Stored data entries:
----------------
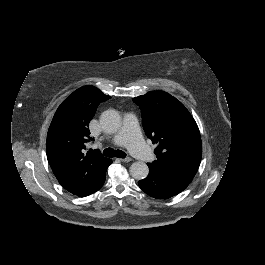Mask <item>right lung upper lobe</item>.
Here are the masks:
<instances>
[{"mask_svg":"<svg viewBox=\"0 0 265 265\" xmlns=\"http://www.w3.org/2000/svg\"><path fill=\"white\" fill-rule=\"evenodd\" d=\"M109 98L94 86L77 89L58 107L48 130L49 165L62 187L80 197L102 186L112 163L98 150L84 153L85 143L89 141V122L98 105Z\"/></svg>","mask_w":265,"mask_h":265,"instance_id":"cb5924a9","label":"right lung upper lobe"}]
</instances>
----------------
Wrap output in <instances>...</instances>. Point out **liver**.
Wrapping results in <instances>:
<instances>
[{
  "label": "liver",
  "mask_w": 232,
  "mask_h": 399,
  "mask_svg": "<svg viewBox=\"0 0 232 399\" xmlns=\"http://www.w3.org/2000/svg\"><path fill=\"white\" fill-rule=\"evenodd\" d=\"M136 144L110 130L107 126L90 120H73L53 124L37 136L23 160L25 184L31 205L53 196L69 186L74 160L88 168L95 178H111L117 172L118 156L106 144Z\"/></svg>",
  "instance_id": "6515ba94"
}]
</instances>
----------------
=== PROBLEM ===
In the records above, locate the lines holding the word "liver". Copy each of them.

=== EXERCISE ANSWER ===
Wrap output in <instances>...</instances>. Point out **liver**.
  "label": "liver",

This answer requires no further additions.